• _Problem to solve_
Copy out all lines from the entries below in which "diót" occurs.

• _Supplied material_
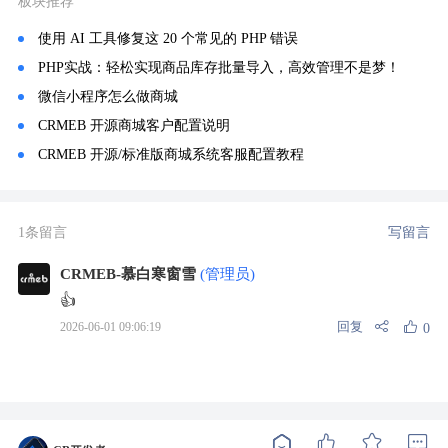
板块推荐
使用 AI 工具修复这 20 个常见的 PHP 错误
PHP实战：轻松实现商品库存批量导入，高效管理不是梦！
微信小程序怎么做商城
CRMEB 开源商城客户配置说明
CRMEB 开源/标准版商城系统客服配置教程
1条留言
写留言
CRMEB-慕白寒窗雪
(管理员)
👍
回复
2026-06-01 09:06:19
0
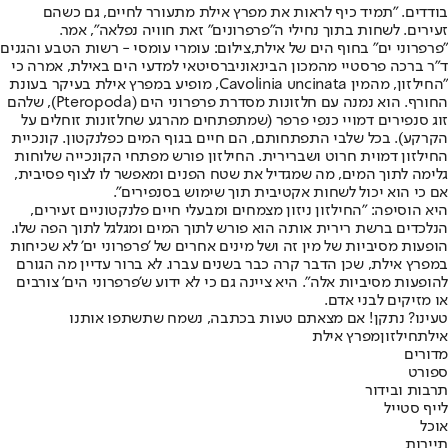
בודדים. "תמיד כיף לראות את מפרץ אילת מתעורר לחיים, גם כשהם
זעירים. לשחות בתוך נחילי ה"פרפרונים" זאת חוויה נפלאה", אמר.
"פרפרוני ים" בחוף הים של אילת,צילום: עומרי עומסי - רשות הטבע והגנים
ד"ר ברכה פרסטיי מהמכון הבינאוניברסיטאי למדעי הים באילת, אמרה כי
"החילזון, מהמין Cavolinia uncinata, מופיע במפרץ אילת בעיקר בעונת
החורף. הוא נמנה עם חלזונות מסדרת פרפרוני הים (Pteropoda), שלהם
זוג סנפירים דמויי כנפי פרפר (שמתפתחים מהרגע שחלזונות זוחלים על
הקרקע). בכל שלבי התפתחותם, הם חיים בגוף המים כפלנקטון. קונכיית
החילזון דמוית חרוט ושברירית. החילזון פורש מפתחי הקונכייה שלוחות
גלימה לתוך המים, מה שמגדיל את שטח הפנים ומאפשר לו לצוף פסיבית,
אם כי הוא יכול לשחות אקטיבית תוך שימוש בסנפירים".
היא הוסיפה: "החילזון ניזון מצמחים ומבעלי חיים פלנקטוניים זעירים,
הנלכדים ברשת רירית אותה הוא פורש לתוך המים ומגלגל לתוך הפה שלו.
הופעות מסיביות של מין זה ושל מינים אחרים של 'פרפרוני ים' לא שכיחות
במפרץ אילת, שכן הדבר קרה כבר בשנים עברו. לא ברור עדיין מה הגורם
להופעות מסיביות אלה". היא ציינה גם כי לא ידוע ש'פרפרוני הים' צורבים
או מזיקים לבני אדם.
טעינו? נתקן! אם מצאתם טעות בכתבה, נשמח שתשתפו אותנו
אילת
חילזון
מפרץ אילת
מדורים
ספורט
תרבות ובידור
לייף סטייל
אוכל
תיירות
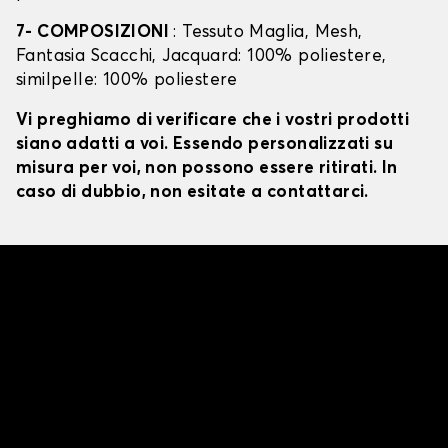
7- COMPOSIZIONI
: Tessuto Maglia, Mesh,
Fantasia Scacchi, Jacquard: 100% poliestere,
similpelle: 100% poliestere
Vi preghiamo di verificare che i vostri prodotti
siano adatti a voi. Essendo personalizzati su
misura per voi, non possono essere ritirati. In
caso di dubbio, non esitate a contattarci.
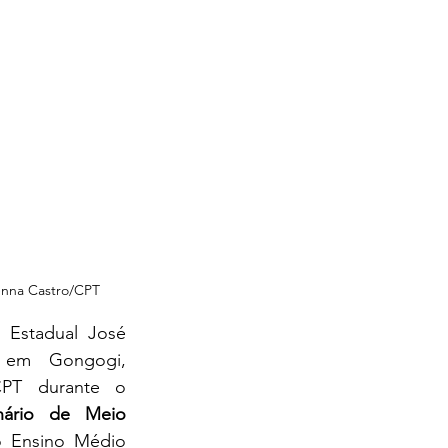
enna Castro/CPT
 em Gongogi, 
PT durante o 
nário de Meio 
 Ensino Médio 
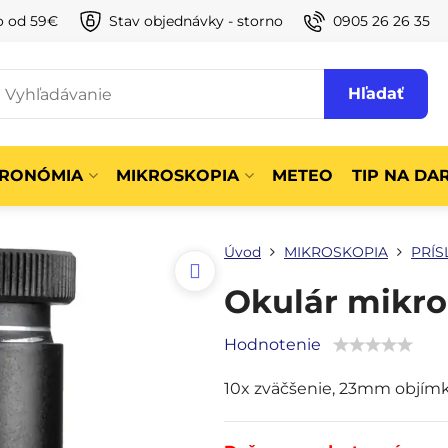
o od 59€
Stav objednávky - storno
0905 26 26 35
Hľadať
TRONÓMIA
MIKROSKOPIA
METEO
TIP NA DA
Úvod
MIKROSKOPIA
PRÍS
Okulár mikr
Hodnotenie
10x zväčšenie, 23mm objímk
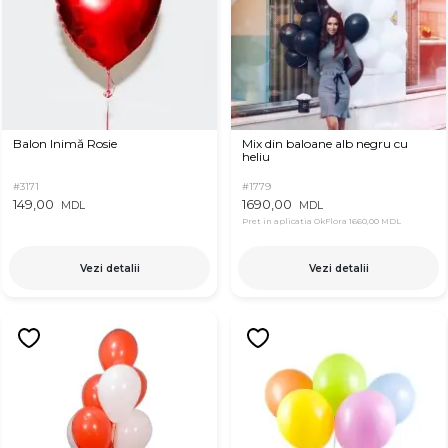
Balon Inimă Rosie
Mix din baloane alb negru cu
heliu
#3171
#1779
149,00
1690,00
MDL
MDL
Pret in aplicatia OkFlora
1660,00 MDL
Vezi detalii
Vezi detalii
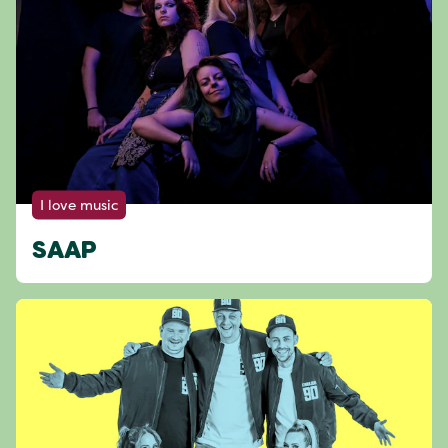
I love music
SAAP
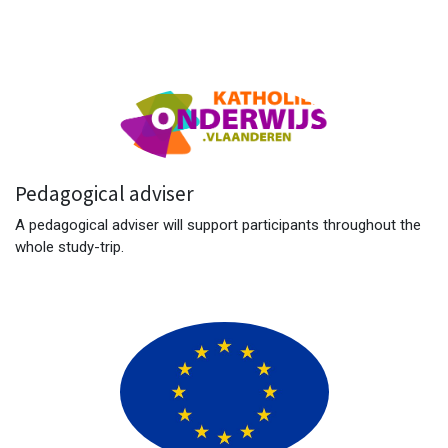
Pedagogical adviser
A pedagogical adviser will support participants throughout the
whole study-trip.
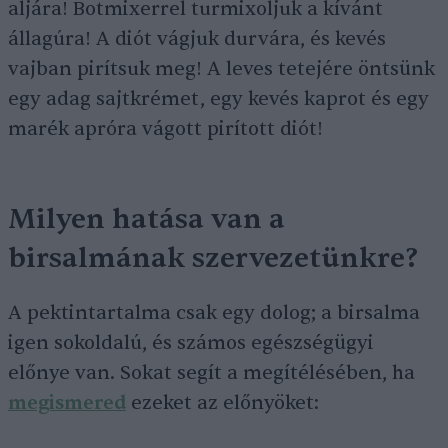
aljára! Botmixerrel turmixoljuk a kívánt
állagúra! A diót vágjuk durvára, és kevés
vajban pirítsuk meg! A leves tetejére öntsünk
egy adag sajtkrémet, egy kevés kaprot és egy
marék apróra vágott pirított diót!
Milyen hatása van a
birsalmának szervezetünkre?
A pektintartalma csak egy dolog; a birsalma
igen sokoldalú, és számos egészségügyi
előnye van. Sokat segít a megítélésében, ha
megismered
ezeket az előnyöket:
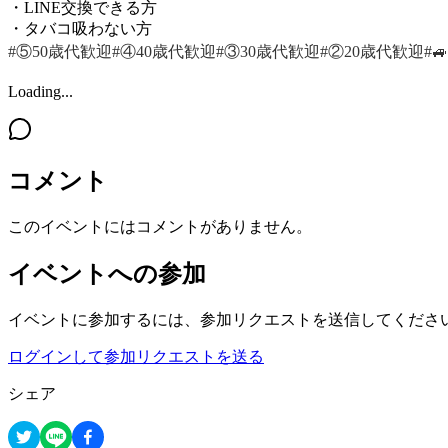
・LINE交換できる方
・タバコ吸わない方
#⑤50歳代歓迎
#④40歳代歓迎
#③30歳代歓迎
#②20歳代歓迎
#
Loading...
コメント
このイベントにはコメントがありません。
イベントへの参加
イベントに参加するには、参加リクエストを送信してくださ
ログインして参加リクエストを送る
シェア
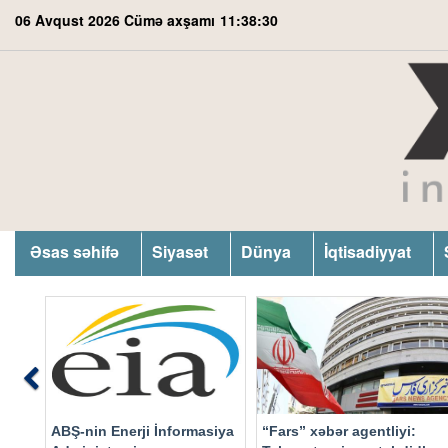
06 Avqust 2026 Cümə axşamı
11:38:31
Əsas səhifə
Siyasət
Dünya
İqtisadiyyat
Previous
ABŞ-nin Enerji İnformasiya
“Fars” xəbər agentliyi:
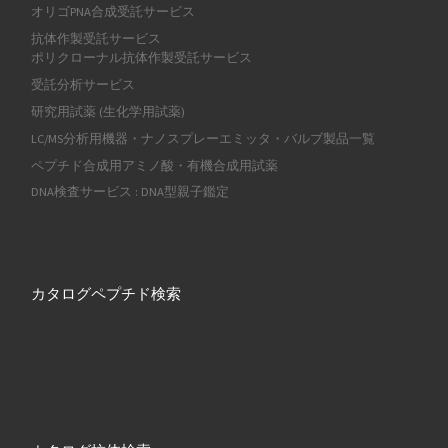
オリゴPNA合成受託サービス
抗体作製受託サービス
ポリクローナル抗体作製受託サービス
受託分析サービス
研究用試薬 (生化学用試薬)
LC/MS分析用機器・ナノスプレーエミッタ・バルブ製品一覧
ペプチド合成用アミノ酸・有機合成用試薬
DNA検査サービス : DNA型親子鑑定
カタログペプチド検索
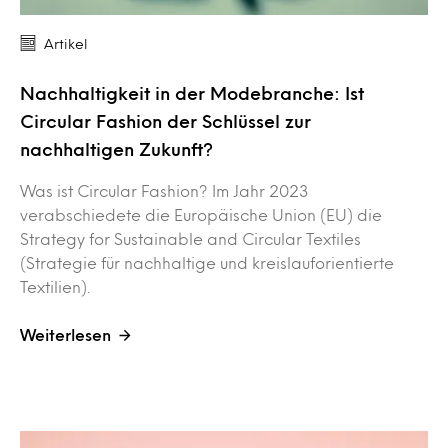
Artikel
Nachhaltigkeit in der Modebranche: Ist
Circular Fashion der Schlüssel zur
nachhaltigen Zukunft?
Was ist Circular Fashion? Im Jahr 2023
verabschiedete die Europäische Union (EU) die
Strategy for Sustainable and Circular Textiles
(Strategie für nachhaltige und kreislauforientierte
Textilien).
Weiterlesen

• _Solution for this task_
állagúra! A diót vágjuk durvára, és kevés
marék apróra vágott pirított diót!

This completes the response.